Filter the data for lines with the word "Mobile", then copy every line so identified.

-- MATERIAL TO PROCESS --
**********
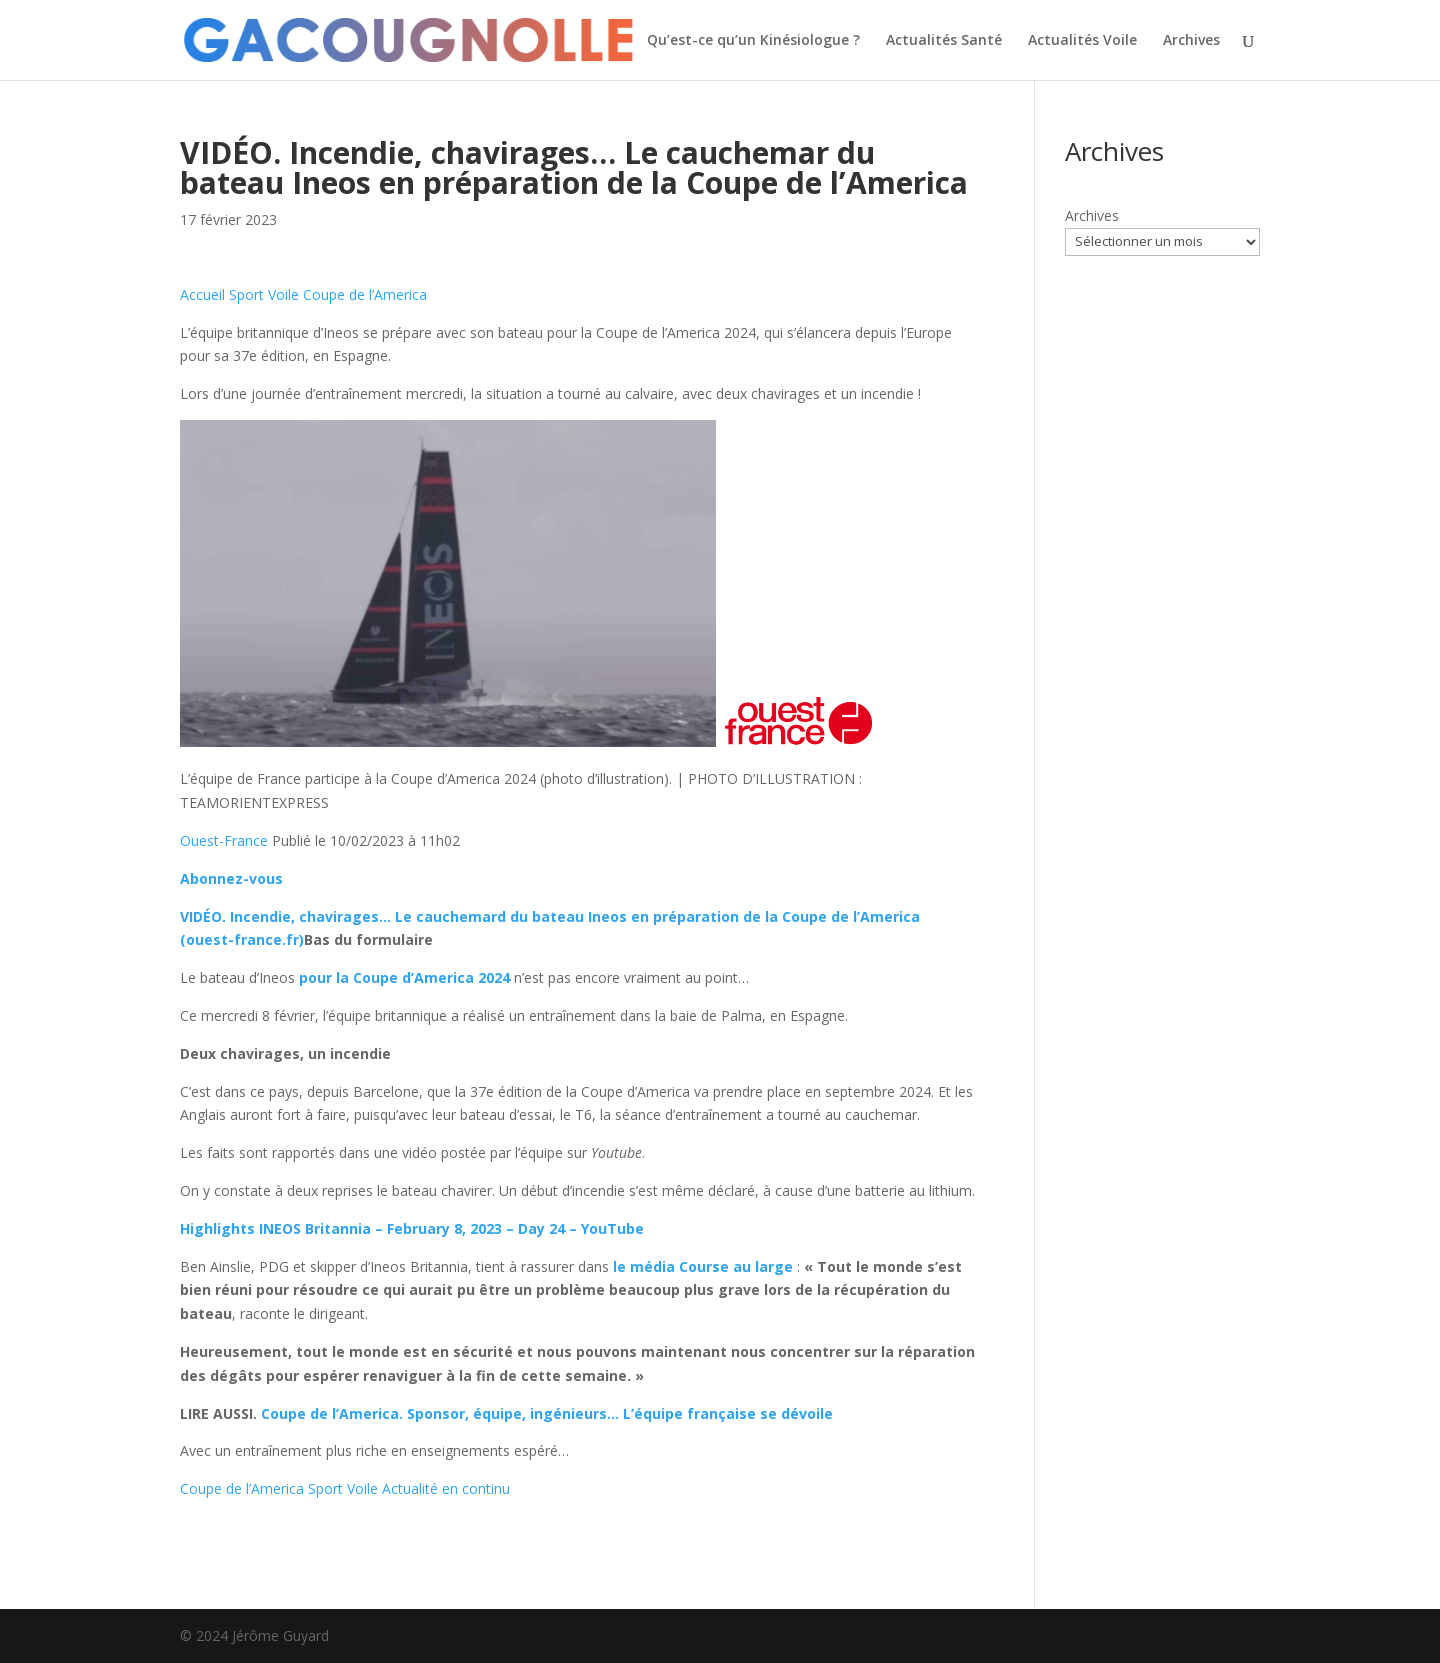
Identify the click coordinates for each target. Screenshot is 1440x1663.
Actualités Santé (944, 41)
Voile (283, 294)
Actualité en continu (446, 1488)
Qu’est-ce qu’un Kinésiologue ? (753, 41)
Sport (246, 294)
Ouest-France (224, 840)
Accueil (202, 294)
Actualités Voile (1082, 41)
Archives (1191, 41)
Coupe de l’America (365, 294)
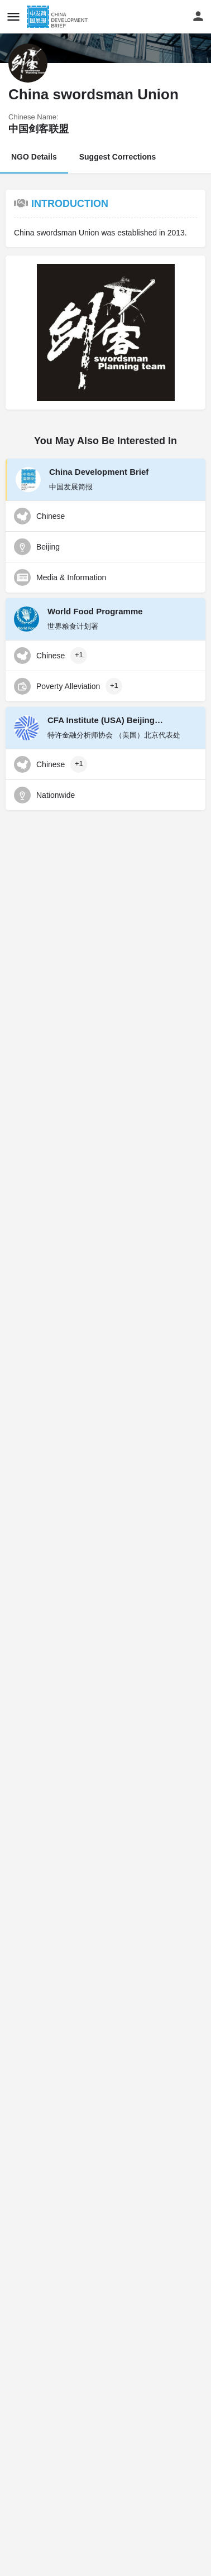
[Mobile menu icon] (13, 16)
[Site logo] (58, 17)
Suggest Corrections (117, 156)
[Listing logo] (27, 63)
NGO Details (34, 156)
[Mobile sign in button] (198, 16)
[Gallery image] (105, 332)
**********
-- TASK SOLUTION --
[Mobile menu icon] (13, 16)
[Mobile sign in button] (198, 16)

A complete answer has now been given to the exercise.